There was a silence clause on her contract. The contract that Brian hadn't yet released her from. Shannon could be sued for opening her mouth. Inwardly she raged, dying to point out that she couldn't speak because she didn't have the facts. She didn't have a handle on what was going on. She was in Los Angeles and Brian wouldn't return her calls.

"Shan, you need to give me more than that," Lee demanded, urgent and aggressive, "Listen to me! The papers are going to have a hell of a time with this so you need to come clean and then disappear for a while. You don't want them to pin you both!"

"I have nothing more to say."

"Shan…

"I have nothing more to say!" Shannon slammed the phone down.

She heard about Curt Wild's sudden resurrection from nowhere. She heard about the show in a tiny club in New York because Wild had given a standout performance and then stopped half-way through to introduce 'an old friend of his' called Brian.

She took her phone off the hook because the calls were driving her up the wall. She stayed in her front room and ignored the few reporters outside her door that demanded to know what was going on. Her P.A tried to get her to eat but she felt sick. Her hands were shaking and her muscles were so knotted with tension that she walked with the slow gait of someone hurting down to their very bones.

Shannon had been prepared for it. She had known what was going to happen. She had told herself that she wouldn't end up like all the others- casualties of Brian Slade. And there she was, curled up on the couch in a curtained room and nails leaving marks in the expensive leather.

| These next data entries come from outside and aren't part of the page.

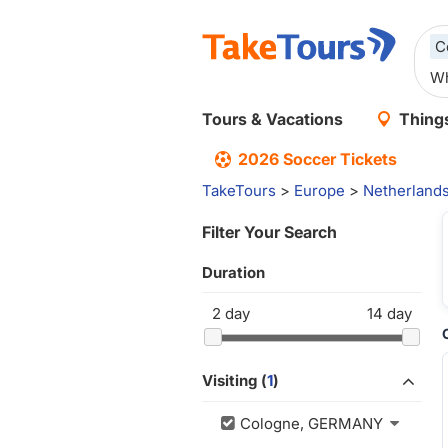
C
Tours & Vacations
Things
2026 Soccer Tickets
TakeTours
>
Europe
>
Netherland
Filter Your Search
Duration
2
day
14
day
Visiting (
1
)
Cologne, GERMANY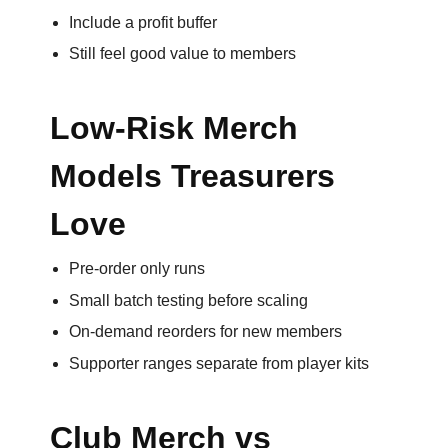
Include a profit buffer
Email
Still feel good value to members
*
Low-Risk Merch
Models Treasurers
Phone
Number
Love
*
Pre-order only runs
Small batch testing before scaling
Comments
On-demand reorders for new members
*
Supporter ranges separate from player kits
Club Merch vs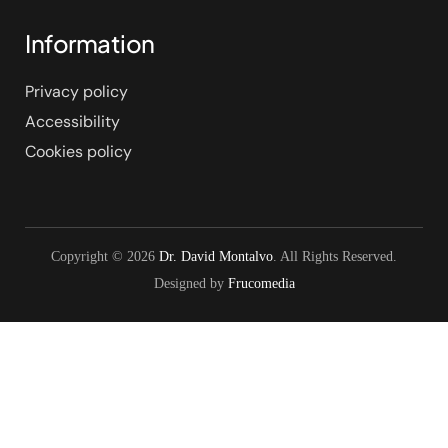
Information
Privacy policy
Accessibility
Cookies policy
Copyright © 2026
Dr. David Montalvo
. All Rights Reserved.
Designed by
Frucomedia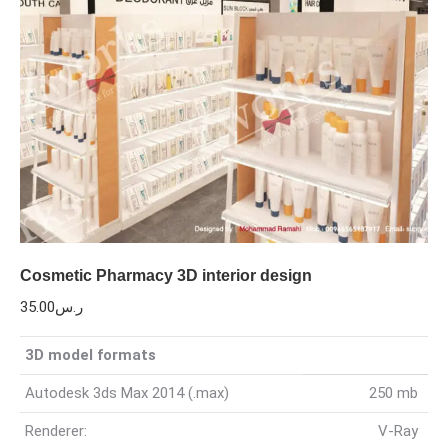
Cosmetic Pharmacy 3D interior design
35.00
ر.س
3D model formats
Autodesk 3ds Max 2014 (.max)
250 mb
Renderer:
V-Ray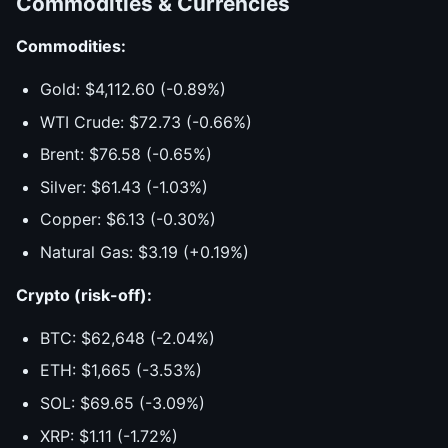
Commodities & Currencies
Commodities:
Gold: $4,112.60 (-0.89%)
WTI Crude: $72.73 (-0.66%)
Brent: $76.58 (-0.65%)
Silver: $61.43 (-1.03%)
Copper: $6.13 (-0.30%)
Natural Gas: $3.19 (+0.19%)
Crypto (risk-off):
BTC: $62,648 (-2.04%)
ETH: $1,665 (-3.53%)
SOL: $69.65 (-3.09%)
XRP: $1.11 (-1.72%)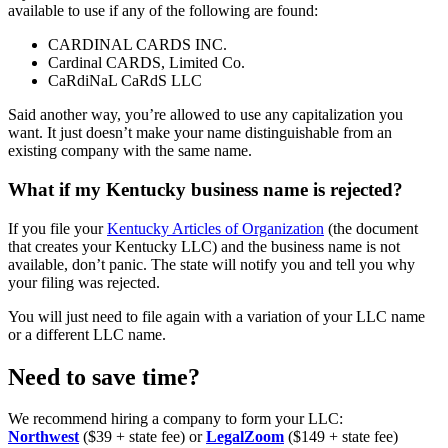
available to use if any of the following are found:
CARDINAL CARDS INC.
Cardinal CARDS, Limited Co.
CaRdiNaL CaRdS LLC
Said another way, you’re allowed to use any capitalization you
want. It just doesn’t make your name distinguishable from an
existing company with the same name.
What if my Kentucky business name is rejected?
If you file your
Kentucky Articles of Organization
(the document
that creates your Kentucky LLC) and the business name is not
available, don’t panic. The state will notify you and tell you why
your filing was rejected.
You will just need to file again with a variation of your LLC name
or a different LLC name.
Need to save time?
We recommend hiring a company to form your LLC:
Northwest
($39 + state fee) or
LegalZoom
($149 + state fee)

Shannon watched the interview, too. Her eyes were so dry they hurt but she kept them open for fear of missing any single glance from those grey eyes. Anything. She would have forgiven him for all of it if he had only had one look of guilt for the camera. She could have fantasized that the guilt was for her even if it wasn't and she could have gone on from there.

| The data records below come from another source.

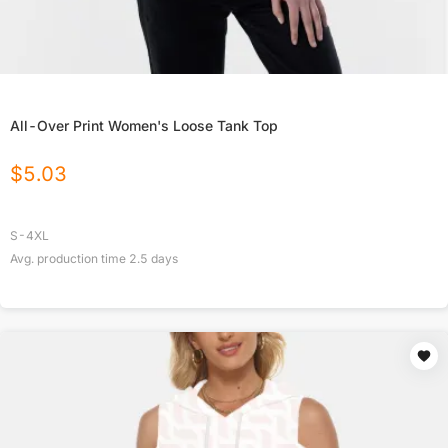
All-Over Print Women's Loose Tank Top
$
5.03
S-4XL
Avg. production time
2.5
days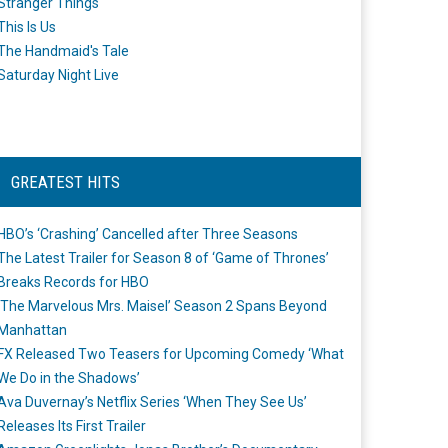
Stranger Things
This Is Us
The Handmaid's Tale
Saturday Night Live
GREATEST HITS
HBO’s ‘Crashing’ Cancelled after Three Seasons
The Latest Trailer for Season 8 of ‘Game of Thrones’
Breaks Records for HBO
‘The Marvelous Mrs. Maisel’ Season 2 Spans Beyond
Manhattan
FX Released Two Teasers for Upcoming Comedy ‘What
We Do in the Shadows’
Ava Duvernay’s Netflix Series ‘When They See Us’
Releases Its First Trailer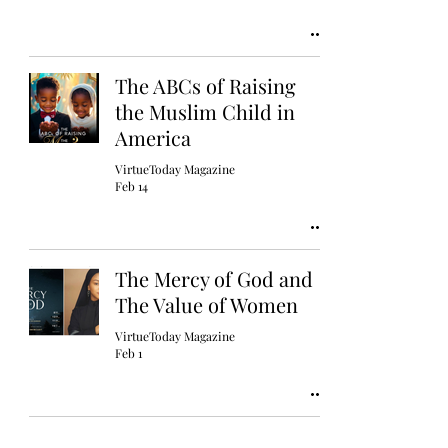
The ABCs of Raising
the Muslim Child in
America
VirtueToday Magazine
Feb 14
The Mercy of God and
The Value of Women
VirtueToday Magazine
Feb 1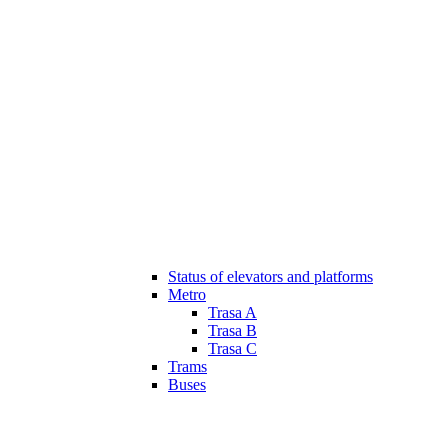
Status of elevators and platforms
Metro
Trasa A
Trasa B
Trasa C
Trams
Buses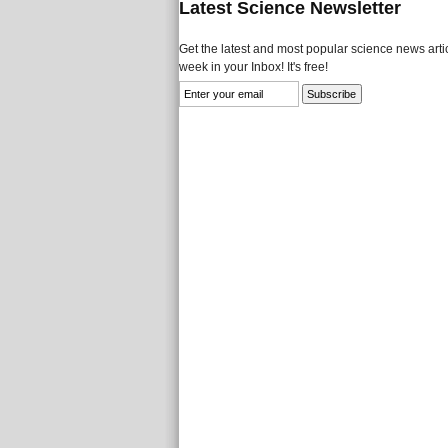
Latest Science Newsletter
Get the latest and most popular science news artic
week in your Inbox! It's free!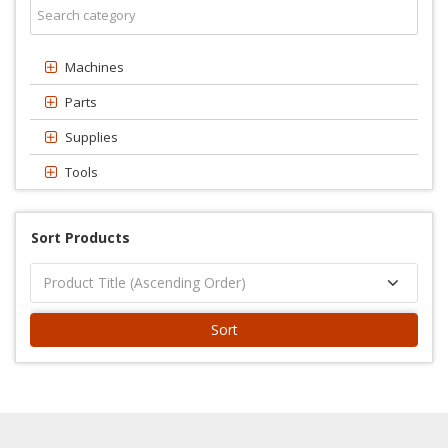
Machines
Parts
Supplies
Tools
Sort Products
Sort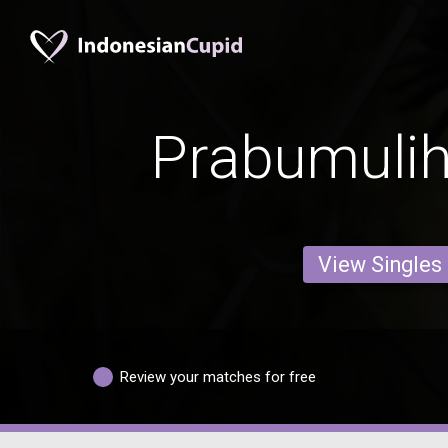
Prabumulih
View Singles
Review your matches for free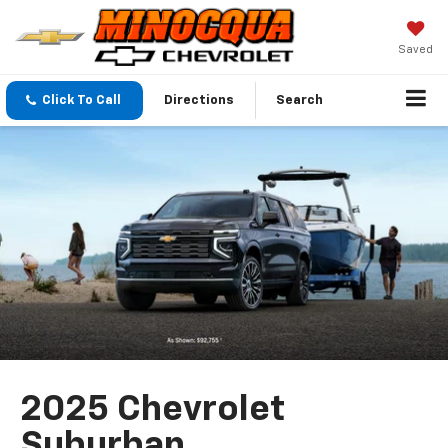
Saved
Click To Call
Directions
Search
2025 Chevrolet
Suburban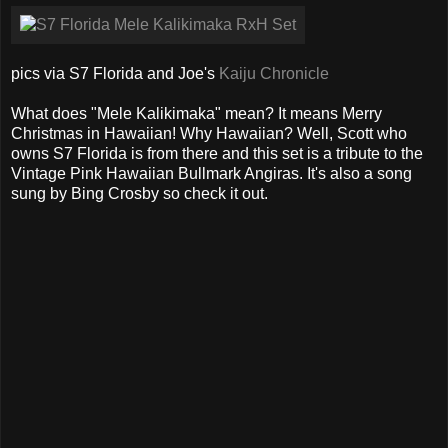
pics via S7 Florida and Joe's
Kaiju Chronicle
What does "Mele Kalikimaka" mean? It means Merry
Christmas in Hawaiian! Why Hawaiian? Well, Scott who
owns S7 Florida is from there and this set is a tribute to the
Vintage Pink Hawaiian Bullmark Angiras. It's also a song
sung by Bing Crosby so check it out.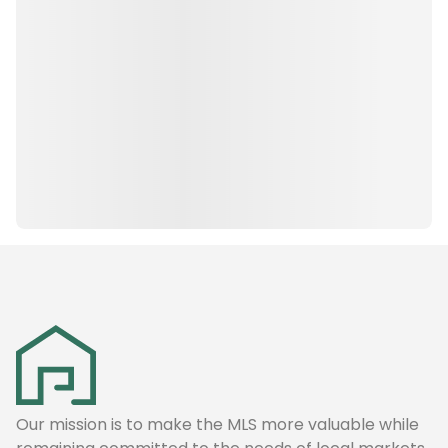
Our mission is to make the MLS more valuable while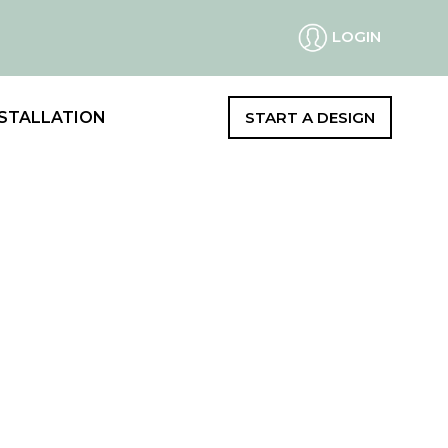
LOGIN
STALLATION
START A DESIGN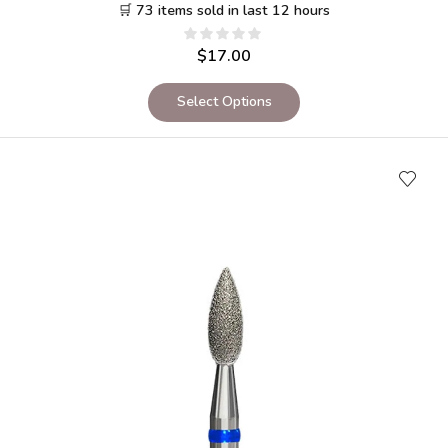
🛒 73 items sold in last 12 hours
$
17.00
Select Options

But there was nothing. Brian- and it was really Brian- came out in blue and black leather, with mascara and brown hair, his pixie face looking older but no less alluring than it had all those years ago. He chatted to the host, laughed about his changes and fed the scandal.

"There's nothing between me and Curt," he said, smiling that mischievous smirk, "That ship passed long ago."

His old accent was back and their flashed publicity photos from all his various incarnations onto the screen as he told stories about all of them. He turned himself into a circus and whirled the whole world around on his long, lithe fingers.

The next day Shannon received the signed papers absolving her.

She washed her face, did her hair, put on a neat suit of subdued gray with her pearl earrings and went back to work with a lighter heart.

Brian, in his own way, had taken care of her. He had given her freedom the moment it was convenient for him to do it. He was selfish and self-centered, yes, but he had tried to make things right for her. She couldn't ask for more than that.